John Carter

Genre: western, science-fiction.

Un film américain de Andrew Stanton avec Taylor Kitsch, Lynn Collins, Willem Dafoe …

Note : 8/10

L’histoire: Vétéran de la guerre de Sécession ayant perdu femme et enfant, John Carter se retrouve mystérieusement propulsé sur Mars. Là bas, il va rencontrer humanoïdes rouges, tharks, singes blancs et autres créatures toutes prises dans les tumultes d’une guerre opposant ses habitants. Carter va devoir choisir son camp.

A l’heure où nous écrivons ces lignes, John Carter est en passe de devenir l’un des plus gros échecs au box-office de l’histoire des studios Disney. Les chiffres sont atterrants. Le film le plus cher depuis Avatar ne fonctionne qu’en Russie. A l’international, c’est un gouffre financier. Il doit bien y avoir une raison à tout cela …

En l’occurrence, pointons tout de suite du doigt la catastrophique campagne promotionnelle. C’est évident, Disney n’a jamais vraiment cru au potentiel commercial de la dernière œuvre d’Andrew Stanton, pourtant cinéaste oscarisé du très bon Monde de Nemo et surtout du chef-d’œuvre absolu Wall-E. Alors pourquoi avoir dépensé une somme astronomique (on parle de 250 millions de dollars) dans la conception d’un blockbuster au succès aussi incertain ? Tout simplement parce qu’à l’origine de ce projet, la firme aux grandes oreilles pensait pouvoir réitérer l’exploit Avatar et faire de John Carter, adaptation d’un récit vieux de cent ans signé Edgar Rice Burroughs (créateur du mythique Tarzan), un nouveau phénomène de société. Sauf que ça ne marche pas comme ça. Vendu comme une épopée SF anodine, espèce de patchwork des succès cinématographiques les plus récents (de la prélogie Star Wars au space-opera d’Iron Jim, en passant par Cowboys & Aliens et la plupart des comicbooks-movies), l’ambitieuse fresque SF de monsieur Stanton n’intéresse personne … Et surtout pas les ados. Un comble.

Si au lieu de ça, Disney avait mis en avant dans les multiples bande-annonces, le nom de son réalisateur, l’aspect atypique de la première partie du film et la source d’inspiration que le récit de Burroughs a été pour tous les cinéastes du 20ème siècle, peut-être John Carter aurait-il trouvé son public. Mais bien malheureusement, spectateurs dubitatifs que vous êtes aux vues des trailers et affiches, ce sera à ma plume (et pas seulement à la mienne) d’essayer de vous convaincre de vous déplacer en salles ce mois-ci. Parce que John Carter, c’est quand même vachement bien !

Mélange de western et de grand récit de science-fiction, le premier film live d’Andrew Stanton est généreux, riche et spectaculaire. Si le tout souffre quelquefois d’une multitude de sous-intrigues et de personnages secondaires hauts en couleur, mais trop vite éjectés du scénario, il est évident que des fulgurances parcourent également le métrage. On pense à une fabuleuse séquence en particulier. Le héros, seul, affronte toute une bande d’extraterrestres, dans un maelström de sang et de fureur (du pur Frezatta), auquel est superposé un émouvant flashback. On se remémore encore une scène de baiser particulièrement réussie, puisque John Carter semble embrasser sa défunte femme plus que la princesse. Dans un autre passage mémorable, Matai Shang, le grand méchant de l’histoire, explique au héros le destin de Mars (ou plutôt de Barsoom), le mettant en parallèle à celui de la planète Terre. Dans John Carter, on s’amuse, mais on réfléchit aussi.
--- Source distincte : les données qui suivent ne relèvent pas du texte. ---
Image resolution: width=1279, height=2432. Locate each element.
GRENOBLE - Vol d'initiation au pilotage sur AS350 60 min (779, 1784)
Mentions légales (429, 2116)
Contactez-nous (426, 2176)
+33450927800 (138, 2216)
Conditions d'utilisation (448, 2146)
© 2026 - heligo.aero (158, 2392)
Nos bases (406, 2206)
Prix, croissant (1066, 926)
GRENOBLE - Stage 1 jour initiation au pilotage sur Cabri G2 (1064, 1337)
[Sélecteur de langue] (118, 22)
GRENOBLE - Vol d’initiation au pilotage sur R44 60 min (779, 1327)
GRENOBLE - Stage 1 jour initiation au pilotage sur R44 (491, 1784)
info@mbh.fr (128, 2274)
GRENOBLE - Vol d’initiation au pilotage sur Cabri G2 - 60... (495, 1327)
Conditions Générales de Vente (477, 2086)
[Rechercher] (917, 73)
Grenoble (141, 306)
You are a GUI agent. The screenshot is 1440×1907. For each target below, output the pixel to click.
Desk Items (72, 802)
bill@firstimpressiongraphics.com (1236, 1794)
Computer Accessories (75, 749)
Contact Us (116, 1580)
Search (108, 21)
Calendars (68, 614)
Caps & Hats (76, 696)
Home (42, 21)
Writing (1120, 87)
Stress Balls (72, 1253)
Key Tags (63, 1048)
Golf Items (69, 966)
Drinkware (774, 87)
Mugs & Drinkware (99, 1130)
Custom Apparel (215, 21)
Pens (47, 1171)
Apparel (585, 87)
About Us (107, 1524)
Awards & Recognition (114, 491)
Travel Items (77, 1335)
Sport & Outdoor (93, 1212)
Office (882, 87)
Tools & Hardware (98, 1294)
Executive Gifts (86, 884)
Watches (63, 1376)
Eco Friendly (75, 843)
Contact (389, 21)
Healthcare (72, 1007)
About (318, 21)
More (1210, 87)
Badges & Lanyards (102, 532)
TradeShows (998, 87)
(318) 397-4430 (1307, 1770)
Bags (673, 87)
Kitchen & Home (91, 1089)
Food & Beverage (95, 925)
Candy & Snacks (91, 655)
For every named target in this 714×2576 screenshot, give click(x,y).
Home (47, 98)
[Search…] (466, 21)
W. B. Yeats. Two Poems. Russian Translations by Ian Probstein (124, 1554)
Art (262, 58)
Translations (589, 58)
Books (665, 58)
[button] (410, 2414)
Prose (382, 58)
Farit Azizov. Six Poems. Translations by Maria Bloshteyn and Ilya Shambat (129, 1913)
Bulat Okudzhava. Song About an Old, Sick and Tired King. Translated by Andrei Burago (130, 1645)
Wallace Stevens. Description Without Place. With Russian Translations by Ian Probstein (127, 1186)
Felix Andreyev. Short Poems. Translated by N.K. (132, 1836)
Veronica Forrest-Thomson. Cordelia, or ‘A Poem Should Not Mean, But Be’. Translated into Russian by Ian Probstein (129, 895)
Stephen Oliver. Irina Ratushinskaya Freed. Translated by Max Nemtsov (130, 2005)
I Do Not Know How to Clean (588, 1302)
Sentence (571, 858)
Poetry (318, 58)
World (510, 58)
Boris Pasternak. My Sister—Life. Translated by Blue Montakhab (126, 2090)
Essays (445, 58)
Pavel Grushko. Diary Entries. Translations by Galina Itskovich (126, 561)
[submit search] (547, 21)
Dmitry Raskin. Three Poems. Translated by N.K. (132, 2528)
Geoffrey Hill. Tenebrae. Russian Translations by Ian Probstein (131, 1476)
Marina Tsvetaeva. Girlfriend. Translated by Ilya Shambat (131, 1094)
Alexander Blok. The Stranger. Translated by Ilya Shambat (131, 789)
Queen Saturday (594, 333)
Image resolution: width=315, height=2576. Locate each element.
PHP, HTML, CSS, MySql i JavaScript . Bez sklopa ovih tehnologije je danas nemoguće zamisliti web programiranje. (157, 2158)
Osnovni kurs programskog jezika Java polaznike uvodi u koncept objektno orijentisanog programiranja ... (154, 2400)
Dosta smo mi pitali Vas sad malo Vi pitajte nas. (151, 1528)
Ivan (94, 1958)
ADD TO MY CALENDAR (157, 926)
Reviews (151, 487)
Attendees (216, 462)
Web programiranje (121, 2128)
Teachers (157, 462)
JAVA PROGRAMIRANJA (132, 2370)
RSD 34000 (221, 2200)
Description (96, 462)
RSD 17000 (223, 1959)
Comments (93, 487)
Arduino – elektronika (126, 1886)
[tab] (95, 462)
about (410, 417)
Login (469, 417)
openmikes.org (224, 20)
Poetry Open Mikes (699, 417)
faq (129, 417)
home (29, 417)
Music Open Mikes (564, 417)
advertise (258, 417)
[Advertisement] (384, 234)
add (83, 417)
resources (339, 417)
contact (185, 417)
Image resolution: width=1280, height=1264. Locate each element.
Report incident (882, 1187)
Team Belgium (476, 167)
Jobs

La bande originale de Michael Giacchino, éblouissante et parsemée de thèmes immédiatement reconnaissables, aide à percevoir cette adaptation comme un vibrant hommage au cinéma pulp à la Flash Gordon et aux fresques d’aventure d’anthologie comme Lawrence d’Arabie. Si le récit est un peu plus enfantin que dans un film de James Cameron, on soulignera tout de même ses grandes qualités et la très intéressante trajectoire que dessinent les personnages.

Pour ce qui est des scènes d’action, impressionnantes, vous serez déçus d’apprendre qu’elles sont assez courtes. Cependant, émotionnellement puissantes, elles ont le mérite de ne jamais jouer la carte de l’excès. D’ailleurs, les acteurs s’en donnent à cœur joie et Taylor Kitsch, dans la peau de Carter, livre une prestation incroyable faisant de lui le digne héritier du Conan de Milius. Le reste du casting n’est pas en manque.

En fait, c’est toute l’équipe qui semble se donner à fond sur cette production sincère et touchante. Des personnages attachants (Woola, sorte de chien de l’espace, le premier), des effets visuels et des maquillages époustouflants, une conversion 3D convaincante, un esprit d’aventure bienvenu et un réalisateur qui y croit dur comme fer, font de ce John Carter une aventure tout à fait excitante, drôle et épique à la fois. Bien sûr qu’on en redemande.  Rappelons qu’il existe onze ouvrages et que cette adaptation cinématographique ne devait être qu’une introduction à ces péripéties martiennes.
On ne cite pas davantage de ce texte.